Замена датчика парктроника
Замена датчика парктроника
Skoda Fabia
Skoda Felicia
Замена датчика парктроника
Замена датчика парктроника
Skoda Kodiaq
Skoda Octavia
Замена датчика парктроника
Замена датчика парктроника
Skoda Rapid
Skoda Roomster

==

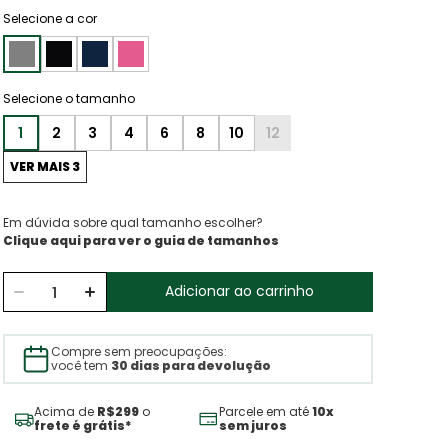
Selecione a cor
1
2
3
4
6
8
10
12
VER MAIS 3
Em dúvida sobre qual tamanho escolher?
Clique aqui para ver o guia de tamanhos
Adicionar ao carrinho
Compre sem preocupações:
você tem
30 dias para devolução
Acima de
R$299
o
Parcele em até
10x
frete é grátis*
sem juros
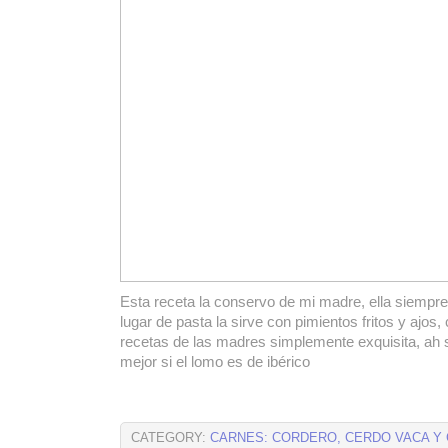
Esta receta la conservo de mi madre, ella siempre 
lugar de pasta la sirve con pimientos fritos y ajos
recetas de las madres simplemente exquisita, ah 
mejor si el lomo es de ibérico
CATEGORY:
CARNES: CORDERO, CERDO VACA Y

[WHAT YOU HAVE TO DO]
Which lines in the listing hold the word "para"? Copy them out.

[RESPONSE FOR THIS EXERCISE]
Clique aqui para ver o guia de tamanhos
30 dias para devolução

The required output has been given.